The Hobbit (2012) — Mis-Review

Failed revelry.  It seems film adaptations have such difficulties trans-lating mirth to the large screen.  Or perhaps, it is exceptionally difficult for me to follow a journey, for which I have some background to compare it against, if this key element is missed.  Emerson has famously in-scribed ‘Whim’ on his doorpost and I ‘d very much like to see something I ‘ll try to capture as the author’s whim or ‘character’ better matched.  This is the very thing which makes Tolkien so readable — he so naturally (in product not in process, perhaps) communicates: Middle Earth has a personality strange yet familiar to us, nearly forgotten yet perhaps recoverable if we can listen for it.

Ironically, ‘character’ follows an idea of engraving from its Indo-European roots ‘to scratch’.  This is what I must have to meaningfully track with a story.  It ‘s why I reject all beginnings to any stories of my own generation: if it should ever be different it will be because the engravings present themselves wholly of themselves.  Writing should be introducing myself to this other, not parts of myself to a member of the audience.  It is this element of ‘engraving’ which endears the ‘Avatar: the Last Airbender’ series to me, while simultaneously causes me to reject as inauthentic M. Night Shyamalan’s rendition.

Tolkien shows the dust of the road and the intermittent boredom which is part of adventure.  It’s in the telling that a story becomes mere transitions from one battle scene to the next.  Attempts were made to bring us into the joke (certainly in the costume design of Radagast and of the dwarves), but Jackson seemed too caught up in the dramatic flourishes and keen lines to present a 3-dimensional embodiment.  Or else, that ‘s what I was hoping to see.  We are expected to transport the de-hobbitization of Samwise, Frodo, Peregrin, and Meriadoc into the backdrop of the hobbit.  I feel we needed a refresher — certainly if we are to be fed this work in bits.
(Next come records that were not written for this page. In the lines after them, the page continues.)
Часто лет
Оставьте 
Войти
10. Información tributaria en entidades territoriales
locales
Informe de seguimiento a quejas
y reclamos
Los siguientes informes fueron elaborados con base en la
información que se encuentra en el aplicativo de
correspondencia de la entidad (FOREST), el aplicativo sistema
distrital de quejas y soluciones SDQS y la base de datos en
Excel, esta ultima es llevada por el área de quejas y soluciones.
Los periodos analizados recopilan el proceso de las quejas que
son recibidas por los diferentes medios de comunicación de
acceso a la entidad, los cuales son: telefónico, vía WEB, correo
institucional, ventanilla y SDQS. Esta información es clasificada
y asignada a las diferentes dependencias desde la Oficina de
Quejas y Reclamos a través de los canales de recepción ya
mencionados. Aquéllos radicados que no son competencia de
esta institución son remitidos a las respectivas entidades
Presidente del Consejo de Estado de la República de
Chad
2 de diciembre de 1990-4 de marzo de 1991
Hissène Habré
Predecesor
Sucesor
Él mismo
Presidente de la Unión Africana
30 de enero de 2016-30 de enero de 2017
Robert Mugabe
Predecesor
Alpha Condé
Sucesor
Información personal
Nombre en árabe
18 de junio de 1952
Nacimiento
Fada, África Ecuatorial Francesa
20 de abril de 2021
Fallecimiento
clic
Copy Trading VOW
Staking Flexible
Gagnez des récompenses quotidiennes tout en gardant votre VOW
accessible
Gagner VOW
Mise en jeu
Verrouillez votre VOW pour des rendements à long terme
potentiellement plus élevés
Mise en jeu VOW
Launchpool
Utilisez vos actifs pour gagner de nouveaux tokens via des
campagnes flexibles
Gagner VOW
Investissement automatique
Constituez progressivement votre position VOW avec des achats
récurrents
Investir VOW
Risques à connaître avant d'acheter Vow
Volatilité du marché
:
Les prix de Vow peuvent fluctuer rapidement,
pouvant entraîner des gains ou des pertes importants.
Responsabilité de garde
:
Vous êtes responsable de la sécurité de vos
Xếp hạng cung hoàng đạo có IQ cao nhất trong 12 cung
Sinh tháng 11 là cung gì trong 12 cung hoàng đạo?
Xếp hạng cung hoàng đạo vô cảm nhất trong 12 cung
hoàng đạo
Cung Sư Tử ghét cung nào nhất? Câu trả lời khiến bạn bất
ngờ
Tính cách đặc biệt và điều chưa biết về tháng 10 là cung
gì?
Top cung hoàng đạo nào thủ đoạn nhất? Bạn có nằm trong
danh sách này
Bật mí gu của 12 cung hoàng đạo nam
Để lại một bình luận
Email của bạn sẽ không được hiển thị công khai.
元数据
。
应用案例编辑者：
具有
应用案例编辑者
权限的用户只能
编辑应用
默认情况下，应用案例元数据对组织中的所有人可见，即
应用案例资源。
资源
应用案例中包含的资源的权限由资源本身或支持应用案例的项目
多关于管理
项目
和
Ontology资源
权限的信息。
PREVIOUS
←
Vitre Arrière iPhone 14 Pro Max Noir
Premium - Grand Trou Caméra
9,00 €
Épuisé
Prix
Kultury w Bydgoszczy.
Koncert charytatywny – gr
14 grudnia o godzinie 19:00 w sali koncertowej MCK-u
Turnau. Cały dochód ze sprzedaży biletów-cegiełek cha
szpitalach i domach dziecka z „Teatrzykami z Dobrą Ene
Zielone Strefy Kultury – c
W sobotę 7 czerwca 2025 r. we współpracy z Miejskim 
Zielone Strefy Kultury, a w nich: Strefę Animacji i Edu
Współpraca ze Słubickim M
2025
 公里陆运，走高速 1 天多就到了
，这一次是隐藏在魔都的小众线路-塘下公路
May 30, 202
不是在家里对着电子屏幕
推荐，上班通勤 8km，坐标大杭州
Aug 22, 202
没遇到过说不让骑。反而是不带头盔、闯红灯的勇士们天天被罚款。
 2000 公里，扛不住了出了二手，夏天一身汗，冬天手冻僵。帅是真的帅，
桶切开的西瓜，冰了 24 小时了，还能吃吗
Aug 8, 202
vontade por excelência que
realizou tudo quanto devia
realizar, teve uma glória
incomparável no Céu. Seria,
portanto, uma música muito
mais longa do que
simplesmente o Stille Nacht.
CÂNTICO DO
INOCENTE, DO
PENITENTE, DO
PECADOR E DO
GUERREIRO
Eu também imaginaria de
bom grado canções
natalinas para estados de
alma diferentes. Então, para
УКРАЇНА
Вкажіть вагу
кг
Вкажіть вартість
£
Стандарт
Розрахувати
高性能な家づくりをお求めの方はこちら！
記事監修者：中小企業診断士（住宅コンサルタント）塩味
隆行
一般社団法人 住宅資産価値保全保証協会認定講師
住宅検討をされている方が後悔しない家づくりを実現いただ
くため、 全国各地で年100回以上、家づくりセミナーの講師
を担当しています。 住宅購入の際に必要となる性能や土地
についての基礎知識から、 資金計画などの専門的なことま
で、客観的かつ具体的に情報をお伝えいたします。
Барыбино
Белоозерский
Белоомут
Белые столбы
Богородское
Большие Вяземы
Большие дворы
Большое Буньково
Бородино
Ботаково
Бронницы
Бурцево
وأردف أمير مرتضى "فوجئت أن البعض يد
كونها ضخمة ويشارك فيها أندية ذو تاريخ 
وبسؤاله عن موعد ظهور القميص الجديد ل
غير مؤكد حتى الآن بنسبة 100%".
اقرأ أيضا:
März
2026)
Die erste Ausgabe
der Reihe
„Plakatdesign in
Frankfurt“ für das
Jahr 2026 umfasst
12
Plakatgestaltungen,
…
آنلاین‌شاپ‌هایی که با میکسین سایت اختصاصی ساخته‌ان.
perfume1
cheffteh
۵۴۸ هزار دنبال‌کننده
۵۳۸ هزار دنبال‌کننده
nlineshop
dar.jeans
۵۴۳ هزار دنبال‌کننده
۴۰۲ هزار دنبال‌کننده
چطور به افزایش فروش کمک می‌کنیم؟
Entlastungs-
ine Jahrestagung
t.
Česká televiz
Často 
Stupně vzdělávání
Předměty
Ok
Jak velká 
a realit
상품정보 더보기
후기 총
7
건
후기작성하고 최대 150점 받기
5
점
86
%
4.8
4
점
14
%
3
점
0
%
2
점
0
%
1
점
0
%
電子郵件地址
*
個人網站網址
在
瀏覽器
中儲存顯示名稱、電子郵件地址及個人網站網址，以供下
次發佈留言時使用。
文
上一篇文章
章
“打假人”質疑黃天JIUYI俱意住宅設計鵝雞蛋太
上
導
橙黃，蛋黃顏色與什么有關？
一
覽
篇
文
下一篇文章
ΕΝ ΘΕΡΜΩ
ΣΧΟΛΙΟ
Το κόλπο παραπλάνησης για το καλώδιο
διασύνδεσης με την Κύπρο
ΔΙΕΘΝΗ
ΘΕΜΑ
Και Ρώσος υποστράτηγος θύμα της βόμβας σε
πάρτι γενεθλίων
And speaking of bits, Tom Bombadil’s absence from LOTR should ‘ve been redeemed by an appearance in a film already grasping for whimsy.  Tolkien would call Bombadil an intentional enigma, so who better to insert where there is little to cheer or to fret, only varied hordes of dangers to run from and be wared of?  Who better to laugh at the smallness of the great world and its cares?  Such balance is sorely missing.  There was enough care given to the sojourners in LOTR to make up for the grey, but not here.

I completely fail to understand how Jackson hopes to generate enough suspense in these movies when we are well aware of the extended, world-altering sagas which comprise his LOTR rendition.  How can such be drummed up again without deeply felt characters?  Thorin presents a relatively flat performance, entirely predictable; Martin Freeman as Bilbo can’t surprise when little runs off our expected script; other than Balin, the supporting dwarf cast shows little in range of emotions.  It seems we are left to wonder how they shall so nearly escape absurdly certain death again and again.  But this was masterfully done in LOTR and the second time it is unsurprising altogether.

–Some may notice I am drawing too near a comparison of the Hobbit and LOTR.  Agreed, but the mistake has been made to connect them implicitly by first producing and releasing LOTR so that the proper backdrop is reversed.  What should be left to cover the difference is glaringly missing — revelry.  To add some positive: Andy Serkis’ performance of Gollum is again superb, but Freeman barely acts up to it and again I ‘m left annoyed that I can’t shake my annoyance.  This was so sadly an all-too-expected-journey.